Employers should include paragraphs in the contract of employment to this effect. 
In addition, trade unions should send out data protection notices to all existing members if they intend to process their data in this way. If membership lists are disclosed for any other purposes, such as during elections, this should be specified on the application form and the data protection notice.

The information commissioner's office suggest that each data controller carries out an audit to assess exactly how personal data and sensitive personal data is used within that organisation. 

Data processors

By outsourcing certain functions such as payroll, data controllers are able to use data processors other than their own employees to process data. A contract should be drawn up between the data controller and the data processor. Responsibility for selecting a reliable data processor rests with the data controller.

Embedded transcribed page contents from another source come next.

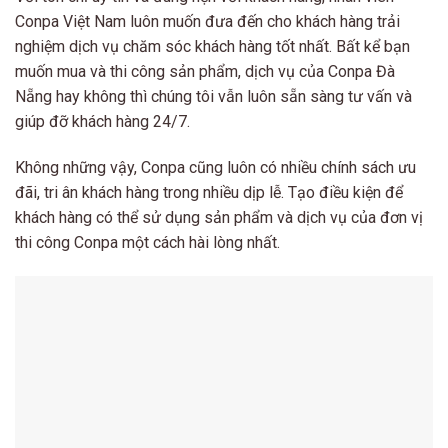
Conpa Việt Nam luôn muốn đưa đến cho khách hàng trải
nghiệm dịch vụ chăm sóc khách hàng tốt nhất. Bất kể bạn
muốn mua và thi công sản phẩm, dịch vụ của Conpa Đà
Nẵng hay không thì chúng tôi vẫn luôn sẵn sàng tư vấn và
giúp đỡ khách hàng 24/7.
Không những vậy, Conpa cũng luôn có nhiều chính sách ưu
đãi, tri ân khách hàng trong nhiều dịp lễ. Tạo điều kiện để
khách hàng có thể sử dụng sản phẩm và dịch vụ của đơn vị
thi công Conpa một cách hài lòng nhất.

Members and employees as data subjects

Part II of the Act give employees and trade union members important rights including access to the data held about them and to amend any information held that is incorrect. Although under the 1984 Act employees had access to certain information stored on them, the 1998 Act gives employees much wider access and will have a larger impact because they will be able to access certain paper-based files, including their personnel files.

The request for information must be in writing and employers are able to charge up to £10 for supplying this information. Requests must be complied with promptly, and in any event within 40 days from receipt of the request. There are exceptions to the information one may have access to and this includes references.

To amend inaccurate data, an employee should first ask the employer. If the employer refuses, the employee can ask the information commissioner for an assessment or as a last resort seek an order from the court.

There are also rights for data subjects in relation to health and criminal records, to see and to prevent processing likely to cause damage or distress.

References

Rights to see references given by a data controller are excluded from the Act. However, the person the reference was sent to is obliged to disclose the reference as long as it does not identify any third party.

It should be noted that referees need consent from the data subject to include sensitive data in the reference, like matters relating to health or criminal convictions.

CCTV

The information commissioner's office has produced a code of practice on the use of CCTV although this does not relate specifically to employees. The draft code of practice suggests that routine monitoring is only likely to be justified if there are particular safety or security risks.

Enforcement

The information commissioner and the courts have powers to deal with breaches of the Act.

The commissioner has powers to serve information notices and enforcement notices. An enforcement notice can require a data controller to take or refrain from taking certain action. There is a right of appeal. The commissioner also has entry and inspection powers.

A person can bring a claim in the County Court or High Court for any breach of the Act where damage and loss has occurred.

Unlawful obtaining of personal data

Paragraph 5.55 of the Act prohibits the unlawful obtaining or disclosing of personal data by those who have access to it. To do so may be a criminal offence.